Can anybody advise how to optimize pdf file? Are there any good software for that? Thanks
If you have control over the generation of your files, I would suggest to avoid complex compression algorithms such as JBIG2 and to reduce the resolution (not the compression quality) of your raster images. JBIG2 is only used in black and white images, so maybe this is why you are getting a slow performance with some files and not with others.
Text should not be a problem in general, they are usually straight forward for rendering, but maybe you can try avoiding full embedded fonts if possible to keep the file size small.
If you will be using these files in a web scenario, I would also recommend using Linearized PDF files.
I am looking for libraries that would help in programatically manipulating EPS (Encapsulated PostScript) files. Basically, what I want to do is following:
Show / Hide preexisting layers in the EPS file (toggle them on and off)
Fill (color) named shapes in the EPS file
Retrieve coordinates of named points in the EPS file
draw shapes on a new layer in the EPS file
on a server, without user interaction (scripting Adobe Illustrator won't work)
I am aware of how the EPS file format is based on the PostScript language and must therefore be interpreted - for creating simple drawings from scratch this is rather easy. But for actually modifying existing files, I guess you need a library that interprets the file and provides some kind of "DOM" for manipulation.
Can I even have named shapes and points inside an EPS file?
EDIT: Assuming I had the layers saved in separate EPS files. Or better still: Just the "data" part of the layers. Could I then concatenate this stuff to create a new EPS file? And append drawing commands? Fill existing named objects?

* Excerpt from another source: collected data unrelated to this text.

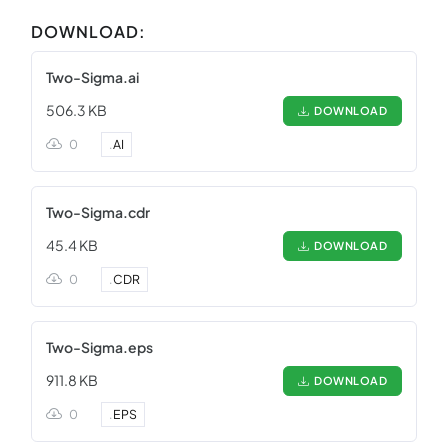
DOWNLOAD:
Two-Sigma.ai
506.3 KB
DOWNLOAD
0
.
AI
Two-Sigma.cdr
45.4 KB
DOWNLOAD
0
.
CDR
Two-Sigma.eps
911.8 KB
DOWNLOAD
0
.
EPS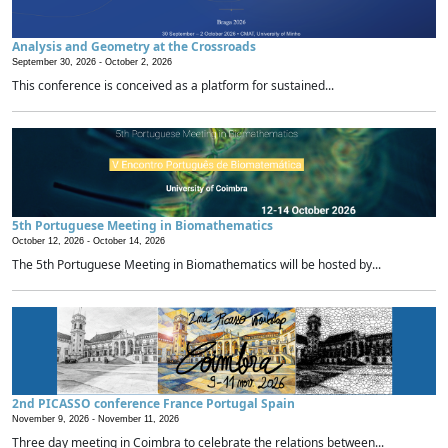
Analysis and Geometry at the Crossroads
September 30, 2026 -
October 2, 2026
This conference is conceived as a platform for sustained...
5th Portuguese Meeting in Biomathematics
October 12, 2026 -
October 14, 2026
The 5th Portuguese Meeting in Biomathematics will be hosted by...
2nd PICASSO conference France Portugal Spain
November 9, 2026 -
November 11, 2026
Three day meeting in Coimbra to celebrate the relations between...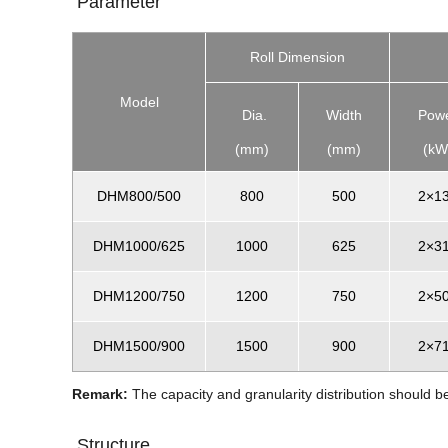
Parameter
Roll Dimension
Model
Dia.
Width
Pow
(mm)
(mm)
(kW
DHM800/500
800
500
2×1
DHM1000/625
1000
625
2×3
DHM1200/750
1200
750
2×5
DHM1500/900
1500
900
2×7
Remark:
The capacity and granularity distribution should b
Structure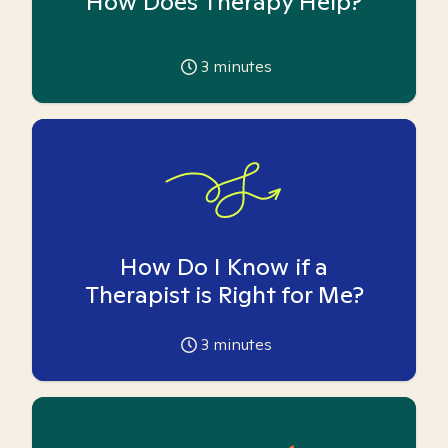
How Does Therapy Help?
3
minutes
How Do I Know if a
Therapist is Right for Me?
3
minutes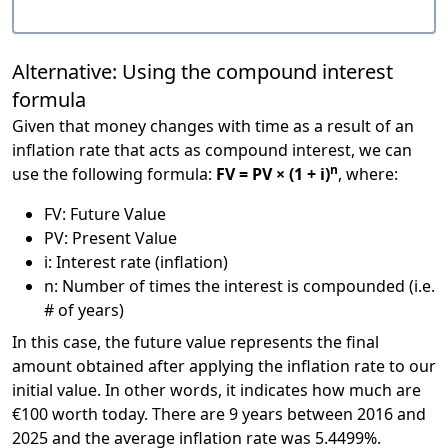
Alternative: Using the compound interest
formula
Given that money changes with time as a result of an
inflation rate that acts as compound interest, we can
n
use the following formula:
FV = PV × (1 + i)
, where:
FV: Future Value
PV: Present Value
i: Interest rate (inflation)
n: Number of times the interest is compounded (i.e.
# of years)
In this case, the future value represents the final
amount obtained after applying the inflation rate to our
initial value. In other words, it indicates how much are
€100 worth today. There are 9 years between 2016 and
2025 and the average inflation rate was 5.4499%.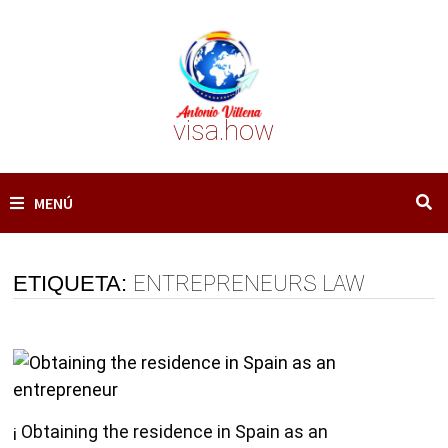
Saltar
al
contenido
visa.how
MENÚ
ETIQUETA:
ENTREPRENEURS LAW
¡ Obtaining the residence in Spain as an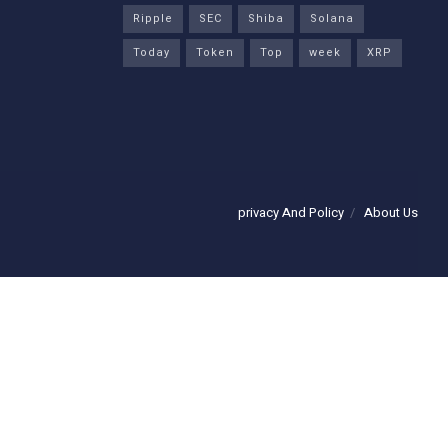
Ripple
SEC
Shiba
Solana
Today
Token
Top
week
XRP
privacy And Policy
About Us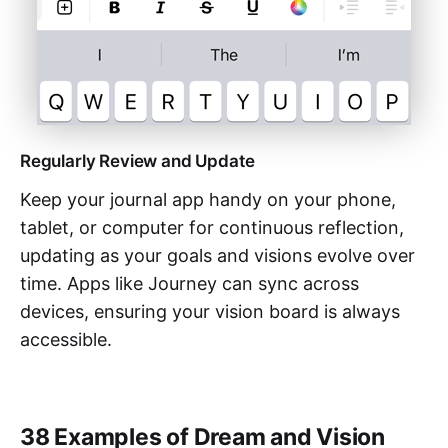
Regularly Review and Update
Keep your journal app handy on your phone,
tablet, or computer for continuous reflection,
updating as your goals and visions evolve over
time. Apps like Journey can sync across
devices, ensuring your vision board is always
accessible.
38 Examples of Dream and Vision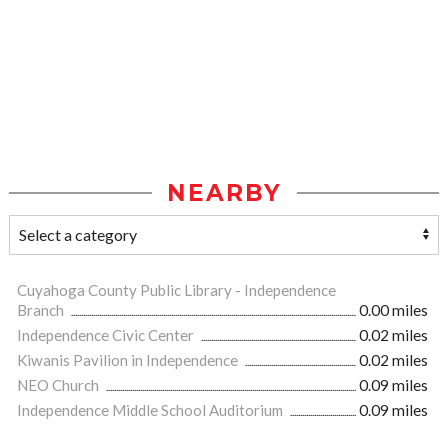
NEARBY
Cuyahoga County Public Library - Independence
Branch
0.00 miles
Independence Civic Center
0.02 miles
Kiwanis Pavilion in Independence
0.02 miles
NEO Church
0.09 miles
Independence Middle School Auditorium
0.09 miles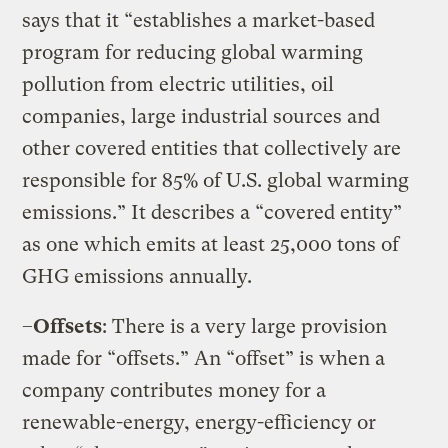
says that it “establishes a market-based
program for reducing global warming
pollution from electric utilities, oil
companies, large industrial sources and
other covered entities that collectively are
responsible for 85% of U.S. global warming
emissions.” It describes a “covered entity”
as one which emits at least 25,000 tons of
GHG emissions annually.
–
Offsets
: There is a very large provision
made for “offsets.” An “offset” is when a
company contributes money for a
renewable-energy, energy-efficiency or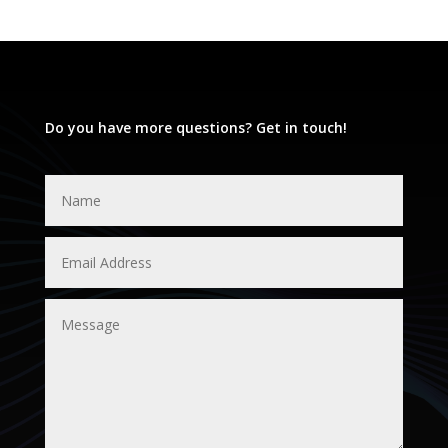
Do you have more questions? Get in touch!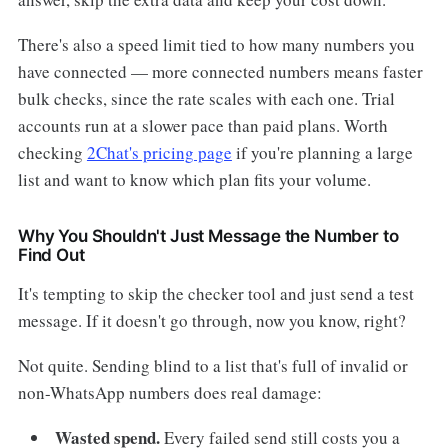
There's also a speed limit tied to how many numbers you
have connected — more connected numbers means faster
bulk checks, since the rate scales with each one. Trial
accounts run at a slower pace than paid plans. Worth
checking
2Chat's pricing page
if you're planning a large
list and want to know which plan fits your volume.
Why You Shouldn't Just Message the Number to
Find Out
It's tempting to skip the checker tool and just send a test
message. If it doesn't go through, now you know, right?
Not quite. Sending blind to a list that's full of invalid or
non-WhatsApp numbers does real damage:
Wasted spend.
Every failed send still costs you a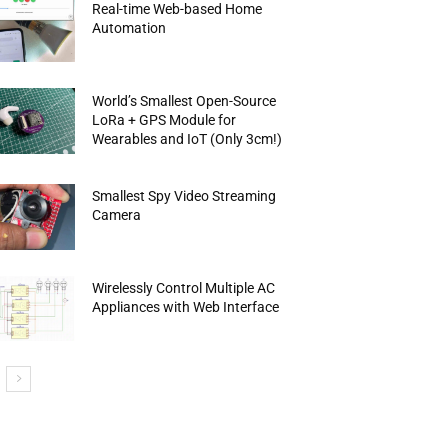
Real-time Web-based Home
Automation
World’s Smallest Open-Source
LoRa + GPS Module for
Wearables and IoT (Only 3cm!)
Smallest Spy Video Streaming
Camera
Wirelessly Control Multiple AC
Appliances with Web Interface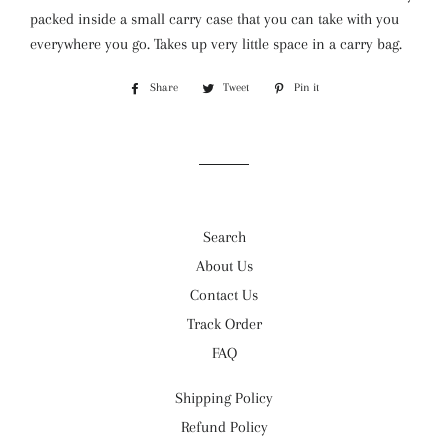
packed inside a small carry case that you can take with you
everywhere you go. Takes up very little space in a carry bag.
Share
Share
Tweet
Tweet
Pin it
Pin
on
on
on
Facebook
Twitter
Pinterest
Search
About Us
Contact Us
Track Order
FAQ
Shipping Policy
Refund Policy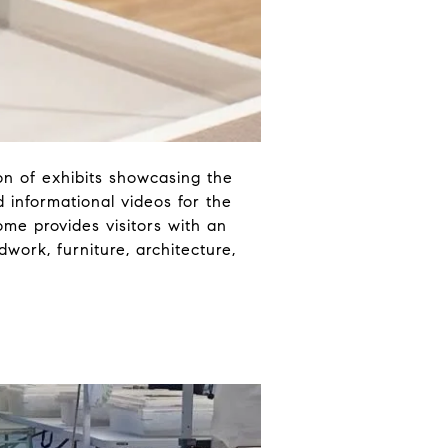
on of exhibits showcasing the
 informational videos for the
ome provides visitors with an
ork, furniture, architecture,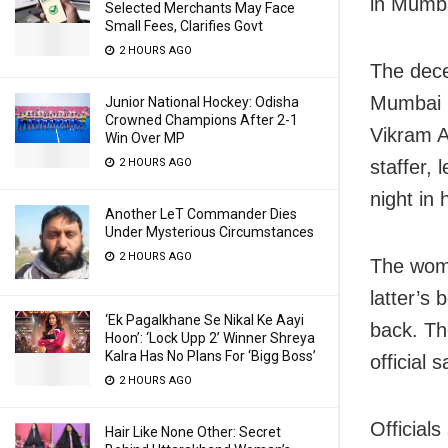
in Mumba
Selected Merchants May Face
Small Fees, Clarifies Govt
2 HOURS AGO
The dece
Mumbai in
Junior National Hockey: Odisha
Crowned Champions After 2-1
Vikram A
Win Over MP
2 HOURS AGO
staffer,
night in
Another LeT Commander Dies
Under Mysterious Circumstances
2 HOURS AGO
The woma
latter’s 
‘Ek Pagalkhane Se Nikal Ke Aayi
back. Th
Hoon’: ‘Lock Upp 2’ Winner Shreya
Kalra Has No Plans For ‘Bigg Boss’
official s
2 HOURS AGO
Official
Hair Like None Other: Secret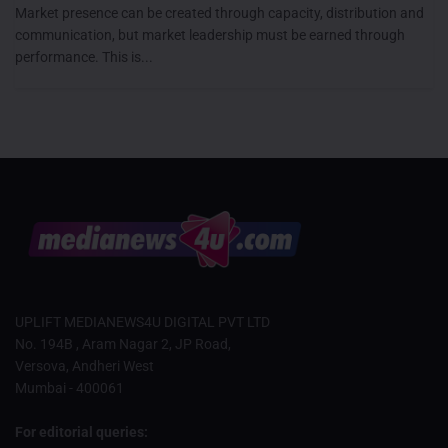
Market presence can be created through capacity, distribution and
communication, but market leadership must be earned through
performance. This is...
UPLIFT MEDIANEWS4U DIGITAL PVT LTD
No. 194B , Aram Nagar 2, JP Road,
Versova, Andheri West
Mumbai - 400061
For editorial queries:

This is extremely difficult and here is why: a PS file is a program whose execution results in pixels put on a page. Instruction in a PS program are at the level of "draw a line using the current pen and color" or "rotate the coordinate system by 90 degrees" but there is no notion of layers or complex objects like you would see them in a vector drawing application.
There are very few conventions in the structure of PS files to allow external programs to modify them: pages are marked separately, font resources, and media dimensions are spelled out in special comments. This is especially true for Embedded Postscript (EPS) which must follow these guidelines because they are meant to be read by applications but not for general PS as it is sent to a printer. A PS program is a much lower level of abstraction than what you need and there is now way to reconstruct it for arbitrary PS code. In principle could a PS file result in different output every time it is printed because it may query its execution environment and branch based on random decisions.
Applications like Adobe Illustrator emit PS code that follow a rigid structure. There is a chance that these could be parsed and manipulated without interpreting the code. I would stil suggest to rethink the current architecture: you are at a too low level of abstraction for what you need.
PDF is not manipulable since it is not possible to change any existing parts of a pdf (in general) only add stuff. EPS is the same as PostScript except that it has a boundary header.
Problem with doing what you want is that PS is a programming language whose output (mostly) is some kind of image. So the question could be stated as "how can I draw shapes on a new layer in the Java file". You probably need to generate the complete PS on the fly, or use another image format altogether.
I am not aware of any available libraries for this but you may be able to build something to meet your needs based on epstool from Ghostscript/GSview
I think your best bet is to generate a PDF from the EPS and then manipulate the PDF. Then back to EPS. PDF is much more "manipulable" than is EPS.